We made our way through the town of Carlsbad to the KOA several miles north of town. The sites are spacious and flat. Bullwinkle especially likes being level, for a change.
Our primary purpose for stopping in Carlsbad was to visit Carlsbad Caverns National Park, which is about 20 miles south of town. After making the turn off the highway and toward the caverns, we were pleased to see something scenic once again. (Yes, when you are in southeast New Mexico, this is scenic!)
At the visitor's center, we flashed our annual park pass and picked up two audio tours. (We highly recommend!) When the ranger asked if we wanted to walk or ride down, we told him we'd rather hike. So, he pointed us toward the trailhead. Along the way we saw several warnings about the 1.25-mile hike ahead of us.
We came prepared for this downhill hike and didn't have any doubts that we could make it safely. But, as the warnings became more serious, we started to wonder!
As experienced hikers, we really weren't worried. This is the last sign you see before you stop and check-in with a ranger who gives you clearance to move on. He looked us over and gave us a few last minute words of advice. With that, we were ready to go.
Just outside the Natural Entrance is a large amphitheater where visitors come for the nightly bat flight. Each evening at dusk, thousands of Mexican free-tailed bats fly from out of the entrance to the cave. Lucky for one of us, this nightly show doesn't begin until late Spring. Today we would not be sharing the cave with any bats!
Now would be a good time to tell you that the same one of us who is glad there are no bats here is really not terribly fond of caves. (And, it was my idea to come here!) With camera in hand, and Paul leading the way, I began the 750-foot decent while keeping a sharp eye back on the entrance and the great outdoors.
Before long, we entered what is called "The Twilight Zone". In this space, there's very little daylight still entering the cave.
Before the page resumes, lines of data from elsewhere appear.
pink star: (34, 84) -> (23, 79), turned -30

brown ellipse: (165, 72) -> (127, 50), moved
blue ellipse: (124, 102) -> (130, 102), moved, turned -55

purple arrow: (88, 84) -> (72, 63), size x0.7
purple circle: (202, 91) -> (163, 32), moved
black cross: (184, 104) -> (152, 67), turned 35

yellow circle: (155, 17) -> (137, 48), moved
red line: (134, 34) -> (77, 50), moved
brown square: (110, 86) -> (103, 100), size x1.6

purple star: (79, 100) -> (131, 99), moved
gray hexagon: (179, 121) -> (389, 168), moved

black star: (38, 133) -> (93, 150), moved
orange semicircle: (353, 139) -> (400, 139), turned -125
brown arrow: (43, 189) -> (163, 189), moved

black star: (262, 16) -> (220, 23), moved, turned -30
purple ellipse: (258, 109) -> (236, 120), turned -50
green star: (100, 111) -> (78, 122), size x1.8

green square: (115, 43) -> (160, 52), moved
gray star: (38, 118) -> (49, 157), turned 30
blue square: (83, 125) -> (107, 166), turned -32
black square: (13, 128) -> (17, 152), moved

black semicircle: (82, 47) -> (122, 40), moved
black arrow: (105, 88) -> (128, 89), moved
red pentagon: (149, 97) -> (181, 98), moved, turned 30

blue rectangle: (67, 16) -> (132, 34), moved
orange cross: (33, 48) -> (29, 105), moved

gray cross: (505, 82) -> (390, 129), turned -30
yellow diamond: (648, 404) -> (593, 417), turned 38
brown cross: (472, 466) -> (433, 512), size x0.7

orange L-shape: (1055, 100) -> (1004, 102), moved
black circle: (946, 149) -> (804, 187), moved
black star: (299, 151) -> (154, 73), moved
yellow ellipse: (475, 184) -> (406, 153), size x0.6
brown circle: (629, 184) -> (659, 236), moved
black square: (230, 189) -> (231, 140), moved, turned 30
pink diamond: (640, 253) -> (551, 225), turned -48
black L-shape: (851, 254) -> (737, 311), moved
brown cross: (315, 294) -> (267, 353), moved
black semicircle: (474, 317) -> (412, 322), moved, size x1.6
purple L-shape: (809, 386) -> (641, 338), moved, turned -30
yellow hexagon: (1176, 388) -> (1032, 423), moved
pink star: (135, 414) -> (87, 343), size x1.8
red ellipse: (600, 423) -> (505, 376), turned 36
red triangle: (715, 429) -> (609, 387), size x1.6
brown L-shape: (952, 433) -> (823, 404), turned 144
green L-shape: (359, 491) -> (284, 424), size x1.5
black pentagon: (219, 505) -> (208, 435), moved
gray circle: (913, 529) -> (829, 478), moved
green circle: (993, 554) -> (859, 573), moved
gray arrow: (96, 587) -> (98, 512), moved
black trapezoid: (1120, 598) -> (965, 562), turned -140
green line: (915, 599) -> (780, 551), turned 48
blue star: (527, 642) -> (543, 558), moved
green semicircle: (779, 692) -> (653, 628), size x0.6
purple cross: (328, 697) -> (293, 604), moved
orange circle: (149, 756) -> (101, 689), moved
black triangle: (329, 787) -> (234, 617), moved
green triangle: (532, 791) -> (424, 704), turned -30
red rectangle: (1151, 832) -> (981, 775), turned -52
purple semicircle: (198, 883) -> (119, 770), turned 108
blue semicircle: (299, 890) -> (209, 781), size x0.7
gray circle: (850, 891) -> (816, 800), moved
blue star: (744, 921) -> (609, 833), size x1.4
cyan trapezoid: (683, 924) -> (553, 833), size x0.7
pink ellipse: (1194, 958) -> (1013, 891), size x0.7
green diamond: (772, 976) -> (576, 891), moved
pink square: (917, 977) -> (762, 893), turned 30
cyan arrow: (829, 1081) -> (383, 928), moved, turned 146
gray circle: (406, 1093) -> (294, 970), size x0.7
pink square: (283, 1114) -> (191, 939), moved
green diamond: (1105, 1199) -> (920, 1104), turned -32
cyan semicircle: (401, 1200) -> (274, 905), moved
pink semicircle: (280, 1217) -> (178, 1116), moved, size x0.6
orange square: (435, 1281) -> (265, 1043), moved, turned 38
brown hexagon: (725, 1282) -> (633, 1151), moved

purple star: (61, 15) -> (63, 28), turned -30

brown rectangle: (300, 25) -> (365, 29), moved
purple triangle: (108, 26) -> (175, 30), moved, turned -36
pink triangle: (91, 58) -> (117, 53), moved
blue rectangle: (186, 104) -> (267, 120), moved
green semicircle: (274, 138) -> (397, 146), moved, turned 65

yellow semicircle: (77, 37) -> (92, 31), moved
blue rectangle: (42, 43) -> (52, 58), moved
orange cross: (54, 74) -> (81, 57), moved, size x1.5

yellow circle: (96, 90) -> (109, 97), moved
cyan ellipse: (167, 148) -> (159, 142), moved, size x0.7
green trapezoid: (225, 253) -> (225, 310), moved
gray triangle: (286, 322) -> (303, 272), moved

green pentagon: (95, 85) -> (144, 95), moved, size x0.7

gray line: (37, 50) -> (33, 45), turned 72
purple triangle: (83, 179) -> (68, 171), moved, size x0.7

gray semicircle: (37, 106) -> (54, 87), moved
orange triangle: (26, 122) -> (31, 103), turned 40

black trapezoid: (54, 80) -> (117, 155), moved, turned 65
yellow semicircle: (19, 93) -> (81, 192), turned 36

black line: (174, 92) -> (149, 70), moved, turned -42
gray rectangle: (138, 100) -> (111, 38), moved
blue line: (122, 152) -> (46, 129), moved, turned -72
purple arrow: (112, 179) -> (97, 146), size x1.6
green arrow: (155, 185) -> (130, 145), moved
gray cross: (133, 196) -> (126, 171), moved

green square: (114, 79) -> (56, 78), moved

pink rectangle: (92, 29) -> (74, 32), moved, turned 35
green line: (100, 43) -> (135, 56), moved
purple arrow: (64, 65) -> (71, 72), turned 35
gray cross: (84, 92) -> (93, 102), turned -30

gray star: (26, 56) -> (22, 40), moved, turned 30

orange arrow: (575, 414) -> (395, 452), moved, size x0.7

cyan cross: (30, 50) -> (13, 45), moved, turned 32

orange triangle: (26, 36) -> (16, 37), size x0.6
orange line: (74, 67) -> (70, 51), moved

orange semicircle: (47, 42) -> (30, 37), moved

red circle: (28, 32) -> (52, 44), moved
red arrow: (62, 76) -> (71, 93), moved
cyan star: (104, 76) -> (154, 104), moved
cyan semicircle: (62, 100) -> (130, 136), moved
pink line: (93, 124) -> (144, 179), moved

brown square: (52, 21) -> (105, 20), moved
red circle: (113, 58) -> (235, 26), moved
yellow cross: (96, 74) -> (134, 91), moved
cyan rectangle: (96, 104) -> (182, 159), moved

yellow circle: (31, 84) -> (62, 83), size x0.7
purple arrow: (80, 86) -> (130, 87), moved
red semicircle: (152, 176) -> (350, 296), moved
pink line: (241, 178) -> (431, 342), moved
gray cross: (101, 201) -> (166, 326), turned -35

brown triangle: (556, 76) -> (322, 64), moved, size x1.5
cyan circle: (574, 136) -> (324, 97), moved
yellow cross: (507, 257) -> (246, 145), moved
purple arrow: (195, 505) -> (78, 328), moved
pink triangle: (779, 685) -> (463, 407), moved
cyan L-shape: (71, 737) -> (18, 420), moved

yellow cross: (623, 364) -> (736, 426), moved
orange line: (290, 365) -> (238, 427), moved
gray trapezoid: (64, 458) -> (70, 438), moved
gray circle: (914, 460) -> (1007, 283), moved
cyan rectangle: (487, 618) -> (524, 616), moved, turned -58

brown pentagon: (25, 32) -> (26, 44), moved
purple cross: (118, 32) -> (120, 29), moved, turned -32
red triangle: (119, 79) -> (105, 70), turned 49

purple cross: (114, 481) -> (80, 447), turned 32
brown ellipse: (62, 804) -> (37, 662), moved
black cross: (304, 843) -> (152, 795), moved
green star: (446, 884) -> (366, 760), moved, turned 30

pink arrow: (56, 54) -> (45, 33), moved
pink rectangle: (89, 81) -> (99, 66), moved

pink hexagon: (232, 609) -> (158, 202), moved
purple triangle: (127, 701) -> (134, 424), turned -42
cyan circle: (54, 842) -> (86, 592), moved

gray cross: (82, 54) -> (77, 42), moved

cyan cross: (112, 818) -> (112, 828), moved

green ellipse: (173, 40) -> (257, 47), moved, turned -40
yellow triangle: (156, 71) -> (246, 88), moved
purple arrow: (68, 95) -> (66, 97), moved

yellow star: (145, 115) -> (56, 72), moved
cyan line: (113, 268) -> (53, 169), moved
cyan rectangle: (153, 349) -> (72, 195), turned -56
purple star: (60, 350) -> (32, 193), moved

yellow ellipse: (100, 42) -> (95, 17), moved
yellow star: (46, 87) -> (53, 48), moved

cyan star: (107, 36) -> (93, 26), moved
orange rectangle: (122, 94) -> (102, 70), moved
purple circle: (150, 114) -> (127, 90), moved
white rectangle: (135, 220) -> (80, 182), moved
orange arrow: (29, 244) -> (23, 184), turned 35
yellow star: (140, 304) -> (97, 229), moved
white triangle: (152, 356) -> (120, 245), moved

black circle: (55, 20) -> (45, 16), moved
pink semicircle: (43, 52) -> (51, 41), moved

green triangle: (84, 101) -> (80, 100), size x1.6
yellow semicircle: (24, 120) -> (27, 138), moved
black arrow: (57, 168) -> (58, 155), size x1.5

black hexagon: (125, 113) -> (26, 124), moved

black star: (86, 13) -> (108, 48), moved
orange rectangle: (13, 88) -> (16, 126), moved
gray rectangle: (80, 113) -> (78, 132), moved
An eerie cloud of mist covers the entrance, which suddenly seemed very far away.
We stepped ahead in the darkness and were glad to see plenty of lights to show us the way. Though the trail was steep in places, there were helpful handrails along the way. For the one of us who isn't too fond of caves, the trail was quite spacious. This was one of the most narrow spots along the way. We (er, I) never felt closed in.
Along the way, I took hundreds of really bad pictures. Because we were hiking (and you saw all of those warnings!), we left our nifty Nikon and tripod at home. So, I did the best I could with my little "point and shoot" and wasted a bunch of zeros and ones. A few did come out well enough to give you a taste of our underground hike.
Our audio tour provided lots of interesting and helpful background about the wonders of the cavern. Now we can remember that stalactites "grow" from the ceiling and stalagmites live on the floor. When these two meet somewhere in the middle, they become a column. The audio tour also answered key questions, such as "Do these things ever fall?" and "Is there plenty of fresh air in here?" just about the time one of us was wondering about such things. (The answers: No and Yes.)
The nice paved trail we were hiking on followed the original explorer's route into the cave. The trail, of course, is a relatively recent addition. Early visitors to the park were lowered into the cave in some kind of cabled contraption, and then walked down these steep wooden stairs. I much prefer the route we took today!
The cave decorations, as they are called, didn't photograph well but they were amazing. These kernel-like decorations are aptly referred to as "popcorn".
When we reached the end of the Natural Entrance trail, things leveled out a bit and we made our way along the 1.25-mile trail that circles the Big Room. This 8.2 acre "room" is highly decorated and immense.
This wire ladder was used by a National Geographic team in 1924 to explore a lower cave. We're not planning to be a part of any National Geographic teams any time soon!
Dripping water is the sound of a live cave. By the sound and feel of our visit today, this cave is very active! The cave pools were fascinating. This rainwater traveled a very long distance to get here.
As we headed toward the elevator, we saw a couple of photographers with fancy cameras and tripods getting a shot of this "Doll's Theater" decoration. I bravely walked up, held my breath, and snapped. It didn't turn out half bad.
With our 2.5-mile awesome hike complete, we hopped on a waiting elevator and took the one-minute ride back to the surface. As we made our way back to the moose, we took in the vast, flat nothingness of southeast New Mexico with new eyes. When you come to Carlsbad, you have to go underground to find the scenic wonders. They are something to see.
And, that's coming from somebody who wasn't fond of caves. Until today.